There are only two modes on offer - Agent Hunter, which is like COD's Kill Confirmed with tags to collect, and Territories, which is King of the Hill with zones that must be captured as they move around the level. In gameplay, the multiplayer is rather the same as the campaign. You still have the lock-on aim when you're close enough to enemies, and it takes more than a single clip to eliminate someone, so the competition is much more focused on player movement and positioning than your aim. The game helpfully displays a visual indicator when you're being targeted, so you can try to find cover. That cover can be short lived however, as Wrecking Zone levels have some basic destruction of the environment. As you shoot rockets at surfaces, they break apart into large chunks, and may unnerve your opponents who are now exposed, or are free-falling. It's a neat feature, but it doesn't really turn the match on its head, thanks to players' existing mobility options to dash and double jump away. There are a mere 3 maps available, and while they do feature big elevation changes and boost jumps, it's still rather disappointing.

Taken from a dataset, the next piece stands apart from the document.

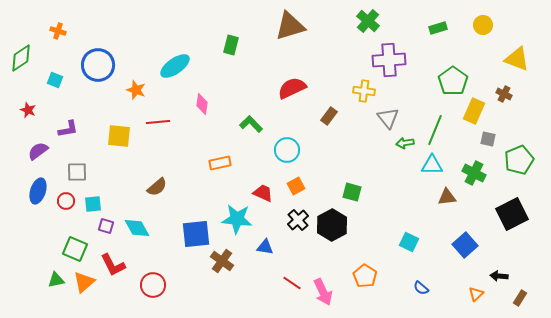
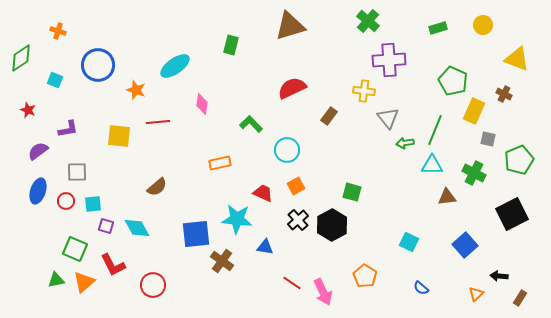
green pentagon at (453, 81): rotated 12 degrees counterclockwise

In addition to the shallow design, there are further concerns. Matchmaking takes a few moments, and many lobbies are short a player or two, leading to only half of the matches being a full 5v5 encounter. Players being AFK and quitting early also seems to be prominent, resulting in very one sided games. There are framerate dips during moments of intense action and destruction, especially if you're caught in the middle of it. The game also uses a rather unclear kill tracking system - you need to remove the vast amount of an enemy's health bar in order for the kill to count for you. Otherwise, it seemingly goes to the player that did the most damage, even if you eliminate half their health bar and finish off the frag. Last but not least, you can only play Wrecking Zone as a solo Agent - there is no team support in matchmaking, so you cannot play with friends.
More than anything, Crackdown 3 is a pure case of disappointment. It was probably not easy to get this game out the door, but to cancel it entirely would have looked bad for the franchise that was once fairly popular with the Xbox crowd. There are glimpses of fun to be found in both campaign and Wrecking Zone, but they are so fleeting that they have no hope of elevating the overall experience. What you end up with is a bland and repetitive shooter that has no personality and too many issues. Perhaps the most crushing blow is that it's a full price release, putting a serious dent into any hopes of success or finding at least a niche audience.